* ABOUT THIS TASK:
Retype the data below exactly; skip every image.

* Data entries:
------------

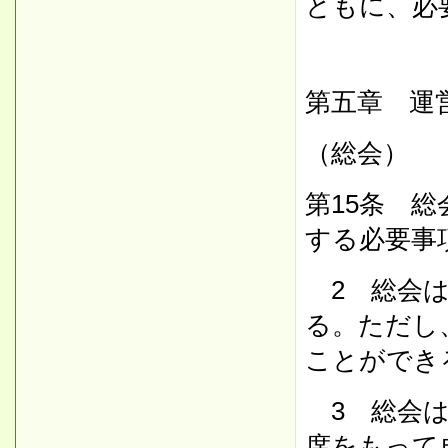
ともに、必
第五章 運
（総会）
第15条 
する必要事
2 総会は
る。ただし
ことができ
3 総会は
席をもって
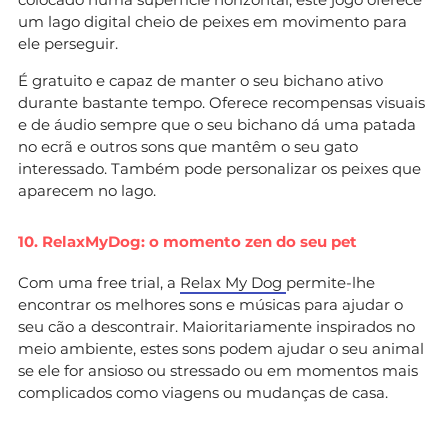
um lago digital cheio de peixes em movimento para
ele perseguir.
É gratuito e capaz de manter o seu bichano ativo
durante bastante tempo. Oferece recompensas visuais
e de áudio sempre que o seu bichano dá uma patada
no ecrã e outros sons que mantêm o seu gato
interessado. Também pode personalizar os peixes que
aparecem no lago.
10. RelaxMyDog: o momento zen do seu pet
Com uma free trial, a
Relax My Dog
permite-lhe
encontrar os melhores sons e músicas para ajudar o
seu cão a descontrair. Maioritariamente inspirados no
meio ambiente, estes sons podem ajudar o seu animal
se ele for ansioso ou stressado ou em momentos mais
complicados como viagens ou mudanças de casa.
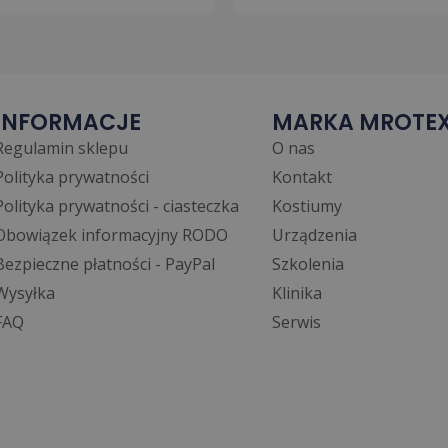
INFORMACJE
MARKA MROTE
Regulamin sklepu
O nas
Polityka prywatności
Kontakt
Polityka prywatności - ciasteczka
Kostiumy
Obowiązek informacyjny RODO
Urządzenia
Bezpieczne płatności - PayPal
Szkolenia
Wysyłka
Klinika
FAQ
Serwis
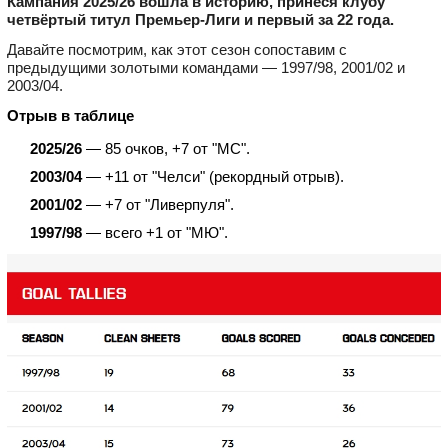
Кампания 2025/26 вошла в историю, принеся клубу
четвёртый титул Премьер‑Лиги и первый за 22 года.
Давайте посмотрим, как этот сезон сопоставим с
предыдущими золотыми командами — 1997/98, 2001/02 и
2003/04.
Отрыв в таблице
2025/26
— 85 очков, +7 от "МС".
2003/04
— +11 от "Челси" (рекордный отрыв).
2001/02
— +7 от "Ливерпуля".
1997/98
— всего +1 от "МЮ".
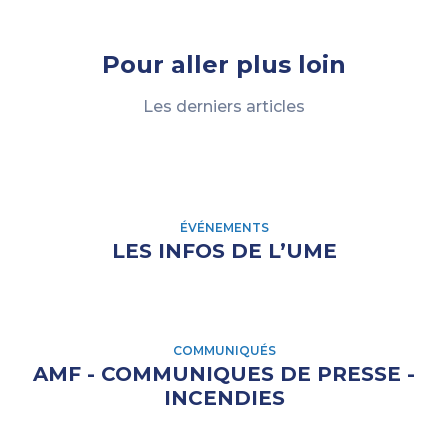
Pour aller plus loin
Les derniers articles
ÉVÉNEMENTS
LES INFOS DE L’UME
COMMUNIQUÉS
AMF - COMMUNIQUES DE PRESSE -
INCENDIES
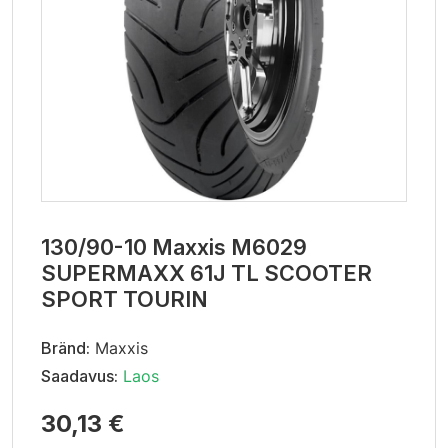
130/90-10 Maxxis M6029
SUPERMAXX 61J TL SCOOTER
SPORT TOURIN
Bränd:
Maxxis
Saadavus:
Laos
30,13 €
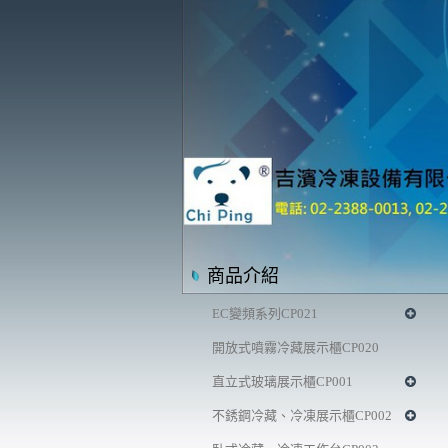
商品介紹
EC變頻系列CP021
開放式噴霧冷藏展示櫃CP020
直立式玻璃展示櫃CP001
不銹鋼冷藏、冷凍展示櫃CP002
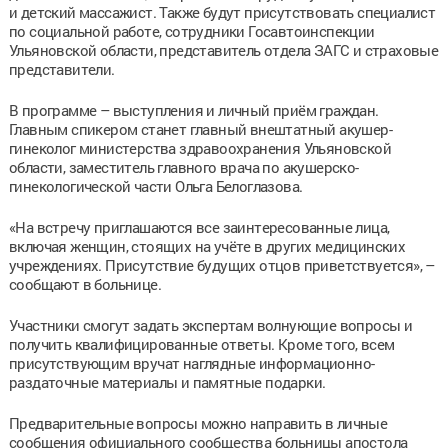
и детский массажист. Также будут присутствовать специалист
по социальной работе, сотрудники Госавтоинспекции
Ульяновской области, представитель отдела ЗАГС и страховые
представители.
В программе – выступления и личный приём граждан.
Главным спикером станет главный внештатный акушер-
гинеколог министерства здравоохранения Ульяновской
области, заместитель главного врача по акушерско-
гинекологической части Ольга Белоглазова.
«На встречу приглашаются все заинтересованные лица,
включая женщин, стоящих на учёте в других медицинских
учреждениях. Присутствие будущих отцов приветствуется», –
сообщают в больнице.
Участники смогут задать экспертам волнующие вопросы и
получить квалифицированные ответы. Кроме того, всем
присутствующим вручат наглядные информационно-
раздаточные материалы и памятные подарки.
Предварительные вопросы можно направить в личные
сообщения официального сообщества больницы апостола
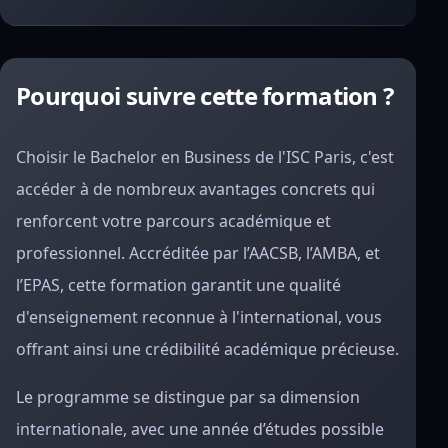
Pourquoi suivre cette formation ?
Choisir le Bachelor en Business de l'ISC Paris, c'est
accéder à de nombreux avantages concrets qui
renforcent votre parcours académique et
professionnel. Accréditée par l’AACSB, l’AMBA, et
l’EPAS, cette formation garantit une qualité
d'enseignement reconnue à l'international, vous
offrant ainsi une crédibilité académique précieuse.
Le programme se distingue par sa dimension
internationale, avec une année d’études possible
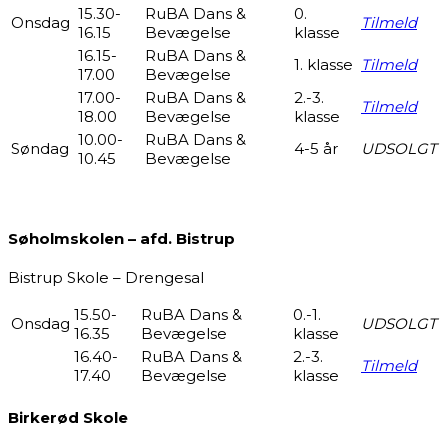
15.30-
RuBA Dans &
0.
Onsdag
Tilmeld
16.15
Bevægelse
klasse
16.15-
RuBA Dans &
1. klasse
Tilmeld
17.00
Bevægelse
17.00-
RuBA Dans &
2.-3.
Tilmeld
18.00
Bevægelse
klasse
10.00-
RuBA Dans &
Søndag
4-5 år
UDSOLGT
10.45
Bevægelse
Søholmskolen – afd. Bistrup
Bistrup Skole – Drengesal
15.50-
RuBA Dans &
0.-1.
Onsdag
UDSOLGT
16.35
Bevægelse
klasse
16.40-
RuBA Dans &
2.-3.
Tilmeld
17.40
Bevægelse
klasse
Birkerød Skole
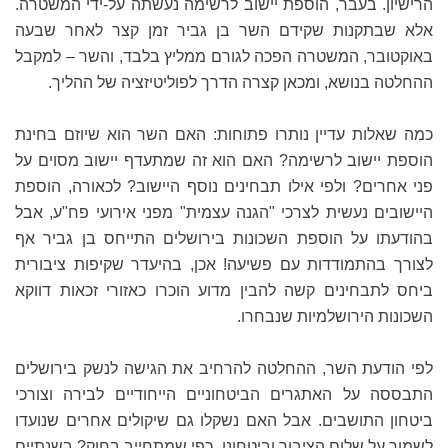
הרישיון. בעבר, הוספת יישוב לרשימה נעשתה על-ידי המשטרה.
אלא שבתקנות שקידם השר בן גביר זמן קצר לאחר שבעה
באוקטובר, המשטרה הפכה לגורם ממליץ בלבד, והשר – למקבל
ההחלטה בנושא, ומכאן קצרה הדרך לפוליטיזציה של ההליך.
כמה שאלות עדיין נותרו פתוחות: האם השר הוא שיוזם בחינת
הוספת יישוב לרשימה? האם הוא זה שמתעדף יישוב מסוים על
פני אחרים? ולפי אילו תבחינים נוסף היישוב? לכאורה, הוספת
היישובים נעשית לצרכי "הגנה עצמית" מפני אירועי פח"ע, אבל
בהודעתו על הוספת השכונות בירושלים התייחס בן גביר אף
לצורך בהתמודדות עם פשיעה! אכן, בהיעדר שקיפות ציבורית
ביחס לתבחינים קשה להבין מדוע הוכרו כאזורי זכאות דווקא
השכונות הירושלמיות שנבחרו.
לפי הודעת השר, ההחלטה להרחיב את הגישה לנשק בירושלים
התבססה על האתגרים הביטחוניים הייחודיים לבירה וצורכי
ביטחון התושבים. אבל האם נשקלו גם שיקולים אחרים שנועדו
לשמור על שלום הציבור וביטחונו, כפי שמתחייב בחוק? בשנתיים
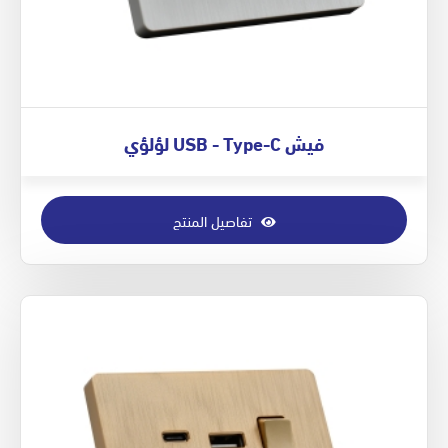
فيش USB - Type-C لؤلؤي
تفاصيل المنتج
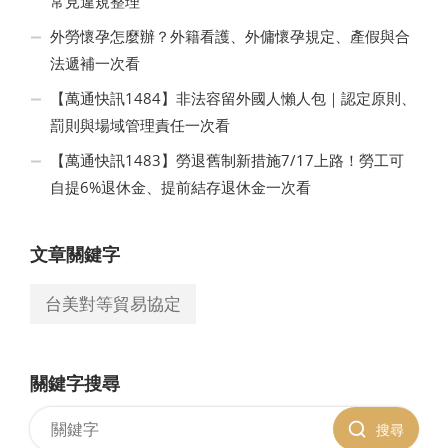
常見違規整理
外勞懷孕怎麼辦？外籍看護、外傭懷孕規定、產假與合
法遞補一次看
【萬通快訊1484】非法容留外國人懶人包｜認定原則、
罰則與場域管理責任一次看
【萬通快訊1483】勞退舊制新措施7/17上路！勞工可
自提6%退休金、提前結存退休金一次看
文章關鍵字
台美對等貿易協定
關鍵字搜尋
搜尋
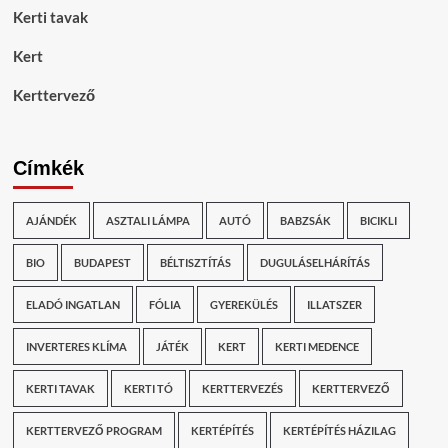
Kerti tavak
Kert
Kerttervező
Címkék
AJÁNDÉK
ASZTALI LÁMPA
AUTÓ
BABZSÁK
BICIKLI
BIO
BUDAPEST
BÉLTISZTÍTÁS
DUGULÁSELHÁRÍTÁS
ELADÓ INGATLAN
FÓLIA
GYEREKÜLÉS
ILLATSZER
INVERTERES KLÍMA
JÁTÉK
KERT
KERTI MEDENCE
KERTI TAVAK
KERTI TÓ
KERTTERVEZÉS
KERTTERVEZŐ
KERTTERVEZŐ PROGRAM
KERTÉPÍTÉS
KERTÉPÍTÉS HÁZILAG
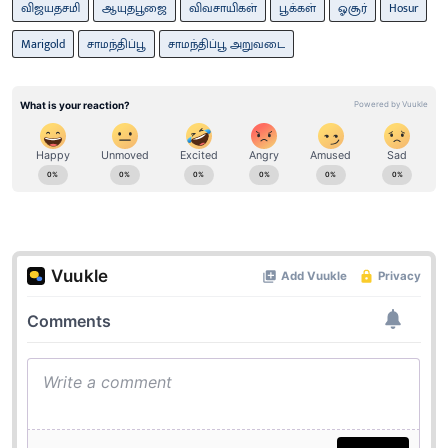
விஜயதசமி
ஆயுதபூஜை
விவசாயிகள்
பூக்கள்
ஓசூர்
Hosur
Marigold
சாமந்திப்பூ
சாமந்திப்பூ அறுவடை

------------

* TASK SOLUTION:
ともに、必
第五章 運
（総会）
第15条 
する必要事
2 総会は
る。ただし
ことができ
3 総会は
席をもって
um lago digital cheio de peixes em movimento para
ele perseguir.
É gratuito e capaz de manter o seu bichano ativo
durante bastante tempo. Oferece recompensas visuais
e de áudio sempre que o seu bichano dá uma patada
no ecrã e outros sons que mantêm o seu gato
interessado. Também pode personalizar os peixes que
aparecem no lago.
10. RelaxMyDog: o momento zen do seu pet
Com uma free trial, a
Relax My Dog
permite-lhe
encontrar os melhores sons e músicas para ajudar o
seu cão a descontrair. Maioritariamente inspirados no
meio ambiente, estes sons podem ajudar o seu animal
se ele for ansioso ou stressado ou em momentos mais
complicados como viagens ou mudanças de casa.
INFORMACJE
MARKA MROTE
Regulamin sklepu
O nas
Polityka prywatności
Kontakt
Polityka prywatności - ciasteczka
Kostiumy
Obowiązek informacyjny RODO
Urządzenia
Bezpieczne płatności - PayPal
Szkolenia
Wysyłka
Klinika
FAQ
Serwis
Кампания 2025/26 вошла в историю, принеся клубу
четвёртый титул Премьер‑Лиги и первый за 22 года.
Давайте посмотрим, как этот сезон сопоставим с
предыдущими золотыми командами — 1997/98, 2001/02 и
2003/04.
Отрыв в таблице
2025/26
— 85 очков, +7 от "МС".
2003/04
— +11 от "Челси" (рекордный отрыв).
2001/02
— +7 от "Ливерпуля".
1997/98
— всего +1 от "МЮ".
Pour aller plus loin
Les derniers articles
ÉVÉNEMENTS
LES INFOS DE L’UME
COMMUNIQUÉS
AMF - COMMUNIQUES DE PRESSE -
INCENDIES
130/90-10 Maxxis M6029
SUPERMAXX 61J TL SCOOTER
SPORT TOURIN
Bränd:
Maxxis
Saadavus:
Laos
30,13 €
商品介紹
EC變頻系列CP021
開放式噴霧冷藏展示櫃CP020
直立式玻璃展示櫃CP001
不銹鋼冷藏、冷凍展示櫃CP002
и детский массажист. Также будут присутствовать специалист
по социальной работе, сотрудники Госавтоинспекции
Ульяновской области, представитель отдела ЗАГС и страховые
представители.
В программе – выступления и личный приём граждан.
Главным спикером станет главный внештатный акушер-
гинеколог министерства здравоохранения Ульяновской
области, заместитель главного врача по акушерско-
гинекологической части Ольга Белоглазова.
«На встречу приглашаются все заинтересованные лица,
включая женщин, стоящих на учёте в других медицинских
учреждениях. Присутствие будущих отцов приветствуется», –
сообщают в больнице.
Участники смогут задать экспертам волнующие вопросы и
получить квалифицированные ответы. Кроме того, всем
присутствующим вручат наглядные информационно-
раздаточные материалы и памятные подарки.
Предварительные вопросы можно направить в личные
сообщения официального сообщества больницы апостола
Pourquoi suivre cette formation ?
Choisir le Bachelor en Business de l'ISC Paris, c'est
accéder à de nombreux avantages concrets qui
renforcent votre parcours académique et
professionnel. Accréditée par l’AACSB, l’AMBA, et
l’EPAS, cette formation garantit une qualité
d'enseignement reconnue à l'international, vous
offrant ainsi une crédibilité académique précieuse.
Le programme se distingue par sa dimension
internationale, avec une année d’études possible
15.30-
RuBA Dans &
0.
Onsdag
Tilmeld
16.15
Bevægelse
klasse
16.15-
RuBA Dans &
1. klasse
Tilmeld
17.00
Bevægelse
17.00-
RuBA Dans &
2.-3.
Tilmeld
18.00
Bevægelse
klasse
10.00-
RuBA Dans &
Søndag
4-5 år
UDSOLGT
10.45
Bevægelse
Søholmskolen – afd. Bistrup
Bistrup Skole – Drengesal
15.50-
RuBA Dans &
0.-1.
Onsdag
UDSOLGT
16.35
Bevægelse
klasse
16.40-
RuBA Dans &
2.-3.
Tilmeld
17.40
Bevægelse
klasse
Birkerød Skole
הרישיון. בעבר, הוספת יישוב לרשימה נעשתה על-ידי המשטרה.
אלא שבתקנות שקידם השר בן גביר זמן קצר לאחר שבעה
באוקטובר, המשטרה הפכה לגורם ממליץ בלבד, והשר – למקבל
ההחלטה בנושא, ומכאן קצרה הדרך לפוליטיזציה של ההליך.
כמה שאלות עדיין נותרו פתוחות: האם השר הוא שיוזם בחינת
הוספת יישוב לרשימה? האם הוא זה שמתעדף יישוב מסוים על
פני אחרים? ולפי אילו תבחינים נוסף היישוב? לכאורה, הוספת
היישובים נעשית לצרכי "הגנה עצמית" מפני אירועי פח"ע, אבל
בהודעתו על הוספת השכונות בירושלים התייחס בן גביר אף
לצורך בהתמודדות עם פשיעה! אכן, בהיעדר שקיפות ציבורית
ביחס לתבחינים קשה להבין מדוע הוכרו כאזורי זכאות דווקא
השכונות הירושלמיות שנבחרו.
לפי הודעת השר, ההחלטה להרחיב את הגישה לנשק בירושלים
התבססה על האתגרים הביטחוניים הייחודיים לבירה וצורכי
ביטחון התושבים. אבל האם נשקלו גם שיקולים אחרים שנועדו
לשמור על שלום הציבור וביטחונו, כפי שמתחייב בחוק? בשנתיים
فيش USB - Type-C لؤلؤي
تفاصيل المنتج
常見違規整理
外勞懷孕怎麼辦？外籍看護、外傭懷孕規定、產假與合
法遞補一次看
【萬通快訊1484】非法容留外國人懶人包｜認定原則、
罰則與場域管理責任一次看
【萬通快訊1483】勞退舊制新措施7/17上路！勞工可
自提6%退休金、提前結存退休金一次看
文章關鍵字
台美對等貿易協定
關鍵字搜尋
搜尋
Kerti tavak
Kert
Kerttervező
Címkék
AJÁNDÉK
ASZTALI LÁMPA
AUTÓ
BABZSÁK
BICIKLI
BIO
BUDAPEST
BÉLTISZTÍTÁS
DUGULÁSELHÁRÍTÁS
ELADÓ INGATLAN
FÓLIA
GYEREKÜLÉS
ILLATSZER
INVERTERES KLÍMA
JÁTÉK
KERT
KERTI MEDENCE
KERTI TAVAK
KERTI TÓ
KERTTERVEZÉS
KERTTERVEZŐ
KERTTERVEZŐ PROGRAM
KERTÉPÍTÉS
KERTÉPÍTÉS HÁZILAG
விஜயதசமி
ஆயுதபூஜை
விவசாயிகள்
பூக்கள்
ஓசூர்
Hosur
Marigold
சாமந்திப்பூ
சாமந்திப்பூ அறுவடை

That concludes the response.